What the task asks:
Without any alteration, retype the records that appear below.

Exercise materials:
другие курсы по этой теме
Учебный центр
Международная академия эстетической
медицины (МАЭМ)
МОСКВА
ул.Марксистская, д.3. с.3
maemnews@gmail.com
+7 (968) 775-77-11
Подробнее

Answer to this problem:
другие курсы по этой теме
Учебный центр
Международная академия эстетической
медицины (МАЭМ)
МОСКВА
ул.Марксистская, д.3. с.3
maemnews@gmail.com
+7 (968) 775-77-11
Подробнее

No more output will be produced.